This 1/0 man/woman white/black kind of binary is so ubiquitous in our culture it's kind of redundant to go and find examples - but it is in itself interesting that when you mention stuff like this, some people will always find a way to claim it is nonsense.
I think it's a desire for security amongst political turbulence - you say, this stuff is abstract and clean and without cultural baggage, so I can hide in it from the world, which is ugly and ambiguous and provokes uncomfortable reactions.
It's a kind of desire that's really common around engineering, mathsy people - I mean, part of the attraction of these subjects is you don't have to navigate anything sticky. So that's why it usually provokes a pretty extreme reaction if you profane the temple by bringing cultural stuff in.
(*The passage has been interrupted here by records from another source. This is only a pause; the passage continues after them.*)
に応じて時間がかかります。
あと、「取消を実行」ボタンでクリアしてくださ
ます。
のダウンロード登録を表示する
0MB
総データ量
A word or symbol does not represent every single thing that can be free-associated with it. If you want to show that "1" represents the Washington Monument, it is not sufficient (or even necessary) to point out that they're the same shape, you have to show some evidence that there once was a culture that used the symbol "1" whenever they wanted to say "2 15th St NW, Washington, DC."
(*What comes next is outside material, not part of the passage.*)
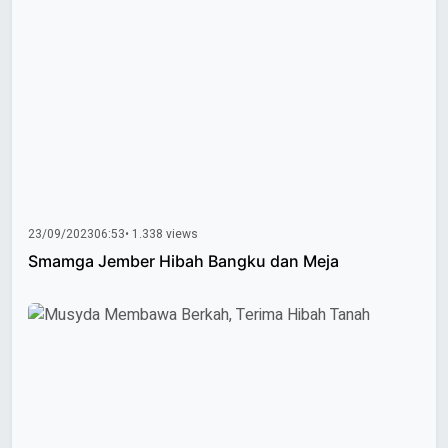
23/09/2023
06:53
• 1.338 views
Smamga Jember Hibah Bangku dan Meja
Using '1' to symbolise the washington monument would be reasonable, if the washington monument was something people very commonly referred to. It would also be reasonable to describe that as phallic. It wouldn't be reasonable to use 1 to refer to an address in DC, because you're jumping from three obviously formally similar things, to the street address of one of those things.
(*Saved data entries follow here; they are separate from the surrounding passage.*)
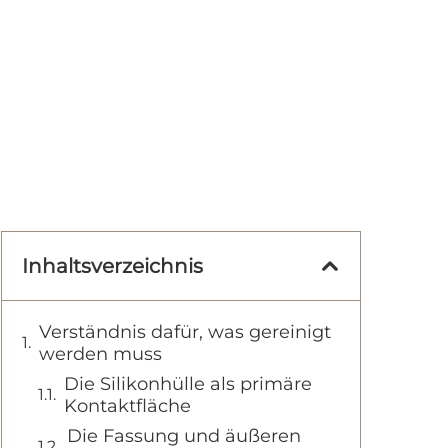
Inhaltsverzeichnis
Verständnis dafür, was gereinigt
werden muss
Die Silikonhülle als primäre
Kontaktfläche
Die Fassung und äußeren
It's a pretty good example of what people mean by free association - and why what I'm(1) doing isn't.
1- I mean, obviously I'm about the millionth person to make this particular observation.
You got a point there (pun intended :) about the symbol for zero.
I guess I was being generous with interpreting the parent comment, by mentioning the (possibly common and cross-cultural) visual association of a circle with womanhood, a straight vertical line with manhood.
I didn't mean to imply that the symbols for zero and one have direct historical origins in those ideas - like the parent comment might have suggested - but I do think there is a philosophical or artistic merit in drawing the analogy.
Interesting, I've seen the symbols for Mars and Venus being used to represent genders, but not a square or triangle for male.
As for zero/circle/woman and one/vertical line/man.. I guess in my mind, they couldn't be more obvious, universal and simple - to put it crudely: the hole and the stick.
But also: off and on, dark and light, absence and presence.
(So far, I have found no historical evidence that supports the above theory, no basis in logic or fact. I'll leave it as idle speculation on a possible primordial/mythological way of thinking in pictures, with perhaps two of the most primitive symbols.)
I have always seen it this way too: a broken or completed circuit. But I've accepted that my initial understanding of the visual metaphor doesn't match its intent. I think misunderstandings like these result when we abandon written language to point and grunt at tiny pictures.
I've always looked at the line as a connection and the open circle as no connection. It's just what I came up with when I was young as a way to make sense of the markings.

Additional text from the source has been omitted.